This is my "full clustering" solution. It is, as already mentioned earlier, similar to ury's solution but does not have a "preprocessing" step.

BoundingSphere::BoundingSphere()
: _center(Point3_t::ZERO),
_radius(-1),
_squaredRadius(-1) {}

bool
BoundingSphere::consider(const Point3_t& point) {
// classifying the point (initially _sqRadius is -1, so that the first candidate is ever classified as an outlier)
const Point3_t difference(_center,point);
scalar_t distance = difference.squaredNorm2(); // in fact the squared distance
const bool isOutlier = distance > _squaredRadius;
// if the point is an outlier the volumes geometry must be adapted ...
if(isOutlier) {
distance = XMath<scalar_t>::sqrt(distance);
// faking on the first point ...
if(_radius<0) {
// due to this little trick the newRadius will become 0, and the center will be translated by 1 multiple of
// the difference vector from Point3_t::ZERO on, so yielding in the point as center of a sphere w/ radius 0
_radius = -distance;
}
// computing the new radius to include the sphere so far as well as the outlier
const scalar_t newRadius = (_radius+distance)*0.5f;
// shifting the sphere "half-way" towards the outlier
if(distance) {
_center.add(difference,(newRadius-_radius)/distance);
}
// scaling the sphere
_radius = newRadius;
_squaredRadius = newRadius*newRadius;
}
// done
return isOutlier;
}


Here for clarity the points are to be provided one-by-one by invoking BoundingSphere::consider(point). The XMath is just a selector for the appropriate functions in dependence of scalar_t, what is either float or double.

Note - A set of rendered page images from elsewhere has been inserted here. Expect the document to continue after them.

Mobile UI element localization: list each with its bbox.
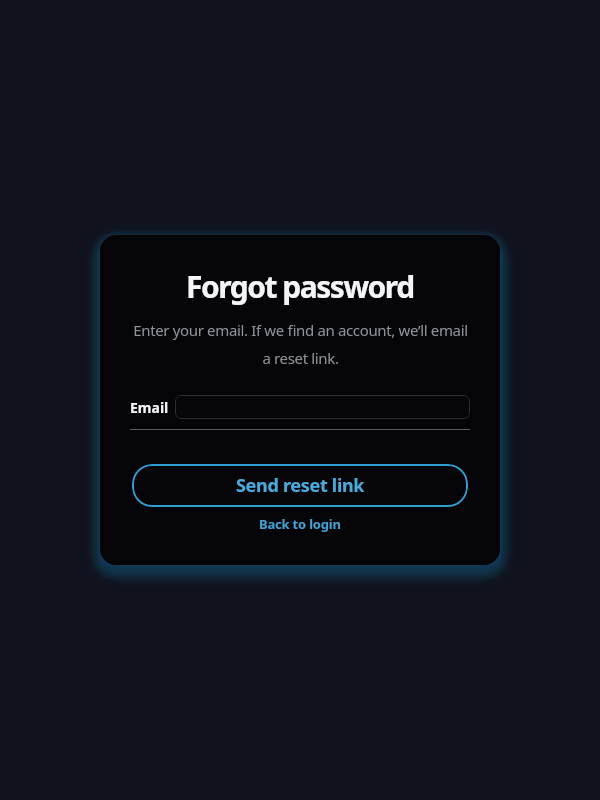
staticText: Back to login: [259, 515, 341, 533]
staticText: Enter your email. If we find an account,…: [133, 320, 468, 368]
staticText: Send reset link: [236, 473, 365, 498]
button[interactable]: Back to login: [259, 515, 341, 533]
staticText: Email: [130, 398, 169, 417]
button[interactable]: [175, 395, 470, 419]
staticText: Forgot password: [186, 266, 414, 307]
button[interactable]: Send reset link: [132, 464, 468, 507]
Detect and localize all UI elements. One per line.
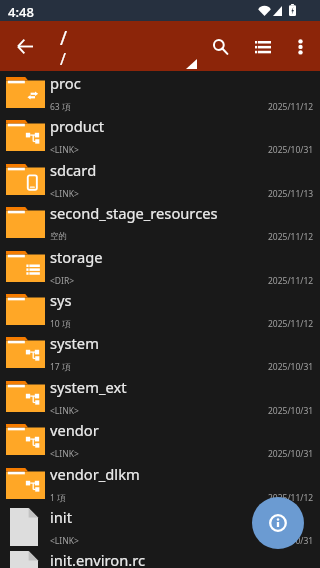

When providing 4 points (0,0,0), (10,0,0), (0,0,10), and (0,10,0) in differing orders, the resulting spheres are:
[ 2.399498 1.318533 3.140984 ] x 9.538934
[ 3.140984 2.399498 1.318533 ] x 9.538934
[ 1.318533 2.399498 3.140984 ] x 9.538934
[ 3.140984 1.318533 2.399498 ] x 9.538934

EDIT: The volume depends in both the center as well as the radius from the order in which points are supplied.

[Edited by - haegarr on November 29, 2005 12:22:44 PM]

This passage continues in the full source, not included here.